When I was at [government] secondary school in the UK in the 1980s there was never any doubt that if you could get to university you did it. The benefits were plain: another three years of free education with government support for living costs; the chance to go through an experience then only taken by some 70,000* people per year; and of course the lifetime that would follow of being,  hopefully, well equipped to continue learning and enjoying a wide range of pursuits open to people who have been through a formal higher education. As such, you generally chose a course based on the subject you enjoyed and worried about what might happen afterwards sometime in the summer before your final year. Lawyers, medics and engineers were seen as slightly strange people who had thought about a career before going to university. Most of us didn’t. I chose Geography because I enjoyed it and entertained vague ideas of joining the army, or the oil industry, or town planning, or ‘something in the City” [none of which happened].
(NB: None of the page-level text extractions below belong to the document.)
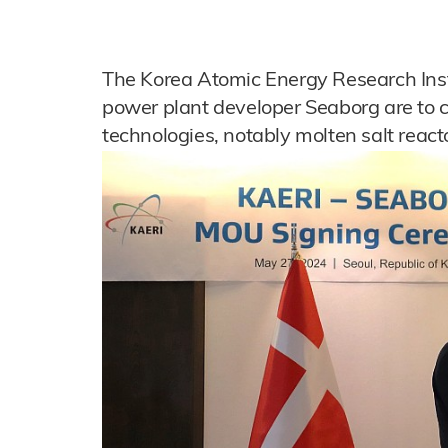
The Korea Atomic Energy Research Inst
power plant developer Seaborg are to 
technologies, notably molten salt react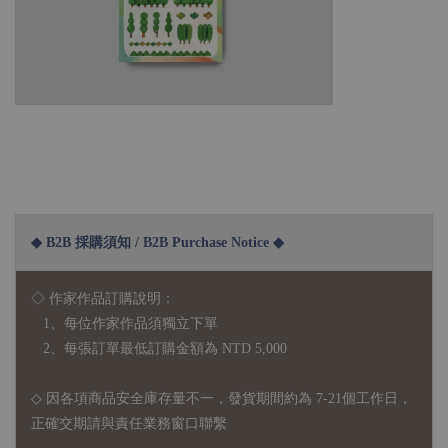
◆ B2B 採購須知 / B2B Purchase Notice ◆
◇ 作家作品訂購說明：
1、每位作家作品須獨立下單
2、每張訂單最低訂購金額為 NTD 5,000
◇ 因各項商品安全庫存量不一，發貨期間約為 7-21個工作日，
正確交期請與責任業務窗口聯繫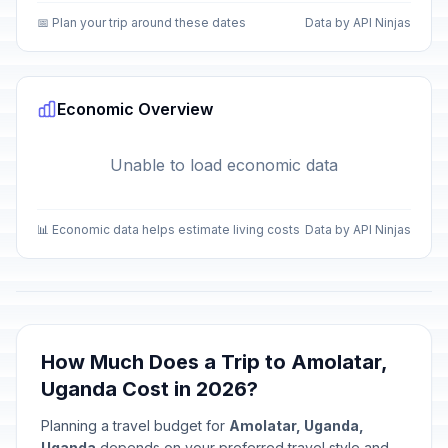
📅 Plan your trip around these dates
Data by API Ninjas
Economic Overview
Unable to load economic data
📊 Economic data helps estimate living costs
Data by API Ninjas
How Much Does a Trip to Amolatar,
Uganda Cost in 2026?
Planning a travel budget for
Amolatar, Uganda,
Uganda
depends on your preferred travel style and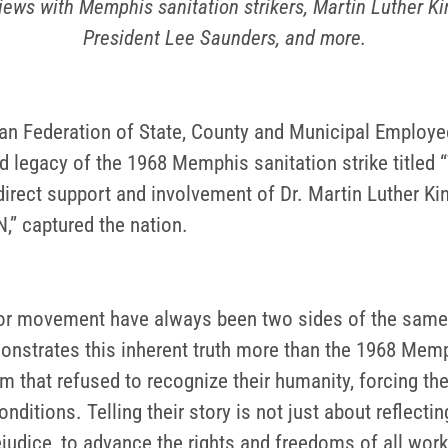
rviews with Memphis sanitation strikers, Martin Luther 
President Lee Saunders, and more.
n Federation of State, County and Municipal Employ
d legacy of the 1968 Memphis sanitation strike titled 
direct support and involvement of Dr. Martin Luther King
” captured the nation.
bor movement have always been two sides of the same
onstrates this inherent truth more than the 1968 Memp
em that refused to recognize their humanity, forcing t
tions. Telling their story is not just about reflecting 
ejudice, to advance the rights and freedoms of all work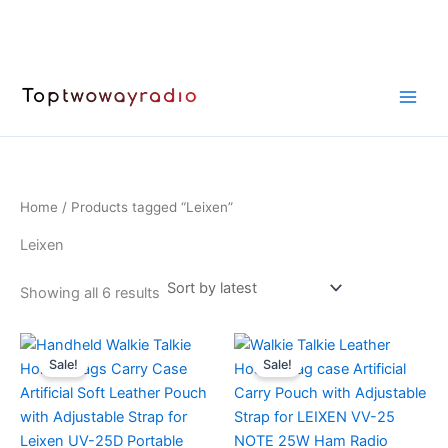
Skip
to
content
Home
/ Products tagged “Leixen”
Leixen
Sorted
Showing all 6 results
by
latest
Sale!
Sale!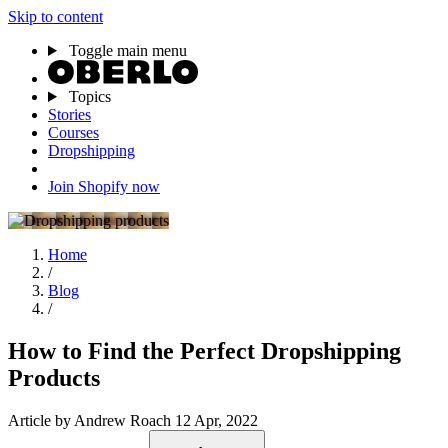
Skip to content
Toggle main menu
Topics
Stories
Courses
Dropshipping
Join Shopify now
Home
/
Blog
/
How to Find the Perfect Dropshipping
Products
Article
by Andrew Roach
12 Apr, 2022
The world is a very different place today.

In the 1980s only about 30% of the population were still in school past the leaving age of 16, now it is 71%. The undergraduate population of UK students has jumped to some 330,000 per year – nearly a fivefold increase – and has been added to by a remarkable 200,000 per year from overseas. It is now the norm to have been through at least further education and not at all surprising to hold a bachelor degree. It is also now very common to have a huge debt related to going through that experience. Most maintenance grants for living costs were stripped away by the 1990s. In 1998 fees came in for tuition. Initially capped at GBP1000 per year, they were soon at GBP3000 per year and in 2012 went up to GBP9000 per year. As of 2017, they are likely to begin rising in increments with the first announcements already out of some courses costing GBP9250 per year subject to parliamentary approval. Of course overseas students already pay for their course in full and will need to find between GBP25000 and GBP50000 per year for all their costs [dependent on institution and course type].

It is this new financial burden that has led many to question the value of taking a degree. I would argue that the huge cost is also distorting the way today’s young approach the whole question of what university is about and what its purpose is. And let’s not forget that it makes universities behave differently as well as they become more like competing businesses looking for customers in a limited market.

I’ll address each of these effects in the coming weeks.

*All data in this article series is from either the House of Commons Library, open to public scrutiny, compiled from a number of government education statistical reports, or from the Higher Education Statistics Agency [HESA] in particular.